■ What you need to do
Below are some entries. Repeat exactly the lines from the one with "Wirtschaftskreislaufs gerecht zu werden und" through the one with "wirtschaftlichen Aspekten.", and only those.

■ Extracted material

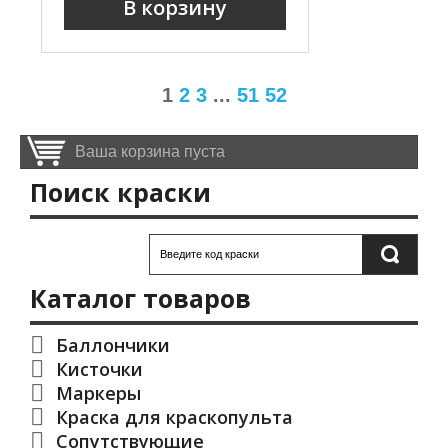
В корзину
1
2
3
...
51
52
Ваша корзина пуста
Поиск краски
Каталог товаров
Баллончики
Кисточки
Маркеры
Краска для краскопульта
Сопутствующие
---
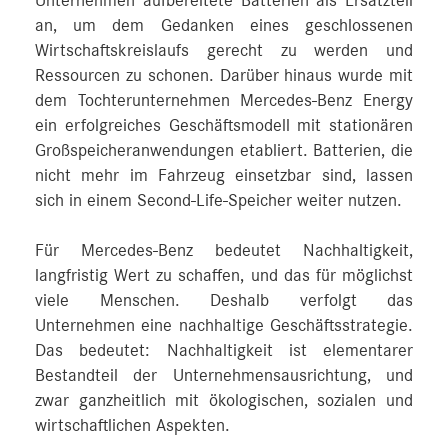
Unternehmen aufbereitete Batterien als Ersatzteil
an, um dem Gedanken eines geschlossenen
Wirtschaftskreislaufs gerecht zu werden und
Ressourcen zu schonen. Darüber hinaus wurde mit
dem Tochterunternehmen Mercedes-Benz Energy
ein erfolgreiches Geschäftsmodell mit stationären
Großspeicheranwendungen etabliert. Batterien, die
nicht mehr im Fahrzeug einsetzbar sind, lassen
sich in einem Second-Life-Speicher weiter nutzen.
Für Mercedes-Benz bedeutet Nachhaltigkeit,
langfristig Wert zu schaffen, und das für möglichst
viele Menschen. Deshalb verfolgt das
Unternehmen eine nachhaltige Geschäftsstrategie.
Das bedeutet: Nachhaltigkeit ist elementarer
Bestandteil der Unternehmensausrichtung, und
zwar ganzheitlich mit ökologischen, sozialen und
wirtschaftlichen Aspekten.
* * *
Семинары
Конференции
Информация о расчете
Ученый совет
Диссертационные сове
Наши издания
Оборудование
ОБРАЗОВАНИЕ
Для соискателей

■ Response below
Wirtschaftskreislaufs gerecht zu werden und
Ressourcen zu schonen. Darüber hinaus wurde mit
dem Tochterunternehmen Mercedes-Benz Energy
ein erfolgreiches Geschäftsmodell mit stationären
Großspeicheranwendungen etabliert. Batterien, die
nicht mehr im Fahrzeug einsetzbar sind, lassen
sich in einem Second-Life-Speicher weiter nutzen.
Für Mercedes-Benz bedeutet Nachhaltigkeit,
langfristig Wert zu schaffen, und das für möglichst
viele Menschen. Deshalb verfolgt das
Unternehmen eine nachhaltige Geschäftsstrategie.
Das bedeutet: Nachhaltigkeit ist elementarer
Bestandteil der Unternehmensausrichtung, und
zwar ganzheitlich mit ökologischen, sozialen und
wirtschaftlichen Aspekten.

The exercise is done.